RECORD SET.
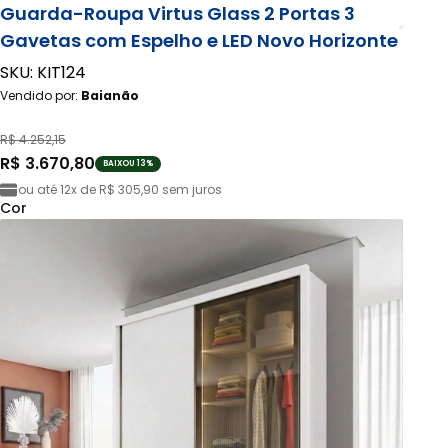
Guarda-Roupa Virtus Glass 2 Portas 3
Gavetas com Espelho e LED Novo Horizonte
SKU: KIT124
Vendido por:
Baianão
R$ 4.252,15
R$ 3.670,80
BAIXOU 13%
ou até
12x de R$ 305,90
sem juros
Cor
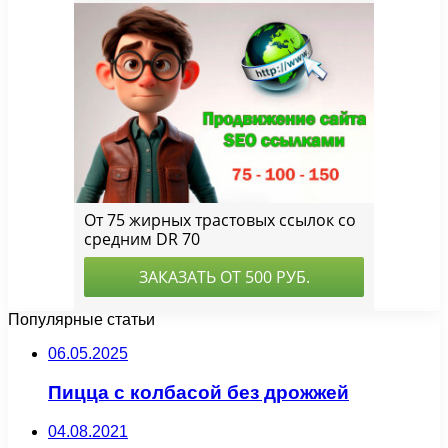
Популярные статьи
06.05.2025
Пицца с колбасой без дрожжей
04.08.2021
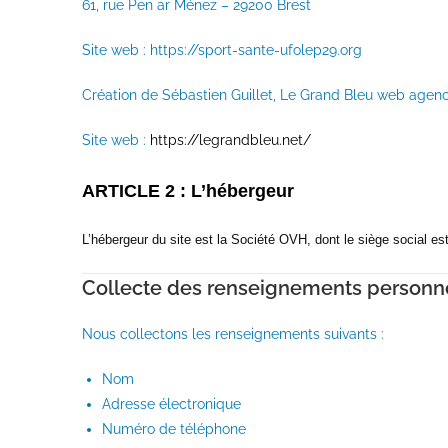
61, rue Pen ar Ménez – 29200 Brest
Site web : https://sport-sante-ufolep29.org
Création de Sébastien Guillet, Le Grand Bleu web agen
Site web :
https://legrandbleu.net/
ARTICLE 2 : L’hébergeur
L’hébergeur du site est la Société OVH, dont le siège social e
Collecte des renseignements personn
Nous collectons les renseignements suivants :
Nom
Adresse électronique
Numéro de téléphone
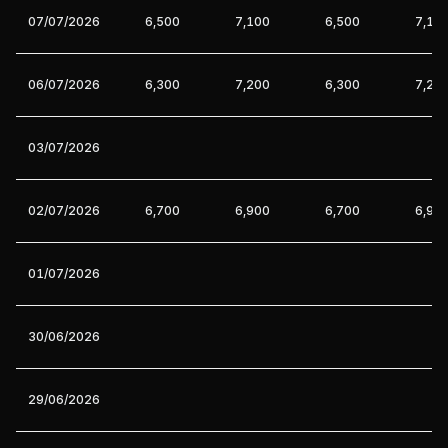
07/07/2026
6,500
7,100
6,500
7,10
06/07/2026
6,300
7,200
6,300
7,20
03/07/2026
02/07/2026
6,700
6,900
6,700
6,90
01/07/2026
30/06/2026
29/06/2026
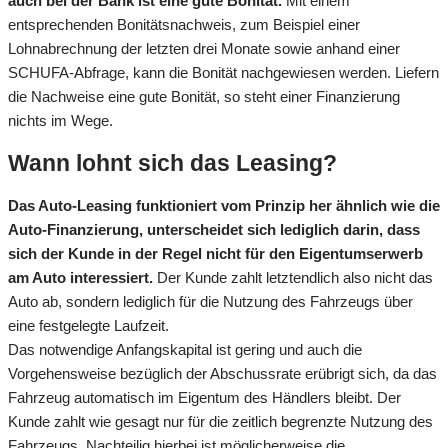
auch bei der Bank ist eine gute Bonität.
Mit einem
entsprechenden Bonitätsnachweis, zum Beispiel einer
Lohnabrechnung der letzten drei Monate sowie anhand einer
SCHUFA-Abfrage, kann die Bonität nachgewiesen werden. Liefern
die Nachweise eine gute Bonität, so steht einer Finanzierung
nichts im Wege.
Wann lohnt sich das Leasing?
Das Auto-Leasing funktioniert vom Prinzip her ähnlich wie die
Auto-Finanzierung, unterscheidet sich lediglich darin, dass
sich der Kunde in der Regel nicht für den Eigentumserwerb
am Auto interessiert.
Der Kunde zahlt letztendlich also nicht das
Auto ab, sondern lediglich für die Nutzung des Fahrzeugs über
eine festgelegte Laufzeit.
Das notwendige Anfangskapital ist gering und auch die
Vorgehensweise bezüglich der Abschussrate erübrigt sich, da das
Fahrzeug automatisch im Eigentum des Händlers bleibt. Der
Kunde zahlt wie gesagt nur für die zeitlich begrenzte Nutzung des
Fahrzeugs. Nachteilig hierbei ist möglicherweise die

EXERCISE OBJECTIVE. Return the listing above word for word, with the pictures removed.

ANSWER AREA.
Guarda-Roupa Virtus Glass 2 Portas 3
Gavetas com Espelho e LED Novo Horizonte
SKU: KIT124
Vendido por:
Baianão
R$ 4.252,15
R$ 3.670,80
BAIXOU 13%
ou até
12x de R$ 305,90
sem juros
Cor
Популярные статьи
06.05.2025
Пицца с колбасой без дрожжей
04.08.2021
61, rue Pen ar Ménez – 29200 Brest
Site web : https://sport-sante-ufolep29.org
Création de Sébastien Guillet, Le Grand Bleu web agen
Site web :
https://legrandbleu.net/
ARTICLE 2 : L’hébergeur
L’hébergeur du site est la Société OVH, dont le siège social e
Collecte des renseignements personn
Nous collectons les renseignements suivants :
Nom
Adresse électronique
Numéro de téléphone
07/07/2026
6,500
7,100
6,500
7,10
06/07/2026
6,300
7,200
6,300
7,20
03/07/2026
02/07/2026
6,700
6,900
6,700
6,90
01/07/2026
30/06/2026
29/06/2026
auch bei der Bank ist eine gute Bonität.
Mit einem
entsprechenden Bonitätsnachweis, zum Beispiel einer
Lohnabrechnung der letzten drei Monate sowie anhand einer
SCHUFA-Abfrage, kann die Bonität nachgewiesen werden. Liefern
die Nachweise eine gute Bonität, so steht einer Finanzierung
nichts im Wege.
Wann lohnt sich das Leasing?
Das Auto-Leasing funktioniert vom Prinzip her ähnlich wie die
Auto-Finanzierung, unterscheidet sich lediglich darin, dass
sich der Kunde in der Regel nicht für den Eigentumserwerb
am Auto interessiert.
Der Kunde zahlt letztendlich also nicht das
Auto ab, sondern lediglich für die Nutzung des Fahrzeugs über
eine festgelegte Laufzeit.
Das notwendige Anfangskapital ist gering und auch die
Vorgehensweise bezüglich der Abschussrate erübrigt sich, da das
Fahrzeug automatisch im Eigentum des Händlers bleibt. Der
Kunde zahlt wie gesagt nur für die zeitlich begrenzte Nutzung des
Fahrzeugs. Nachteilig hierbei ist möglicherweise die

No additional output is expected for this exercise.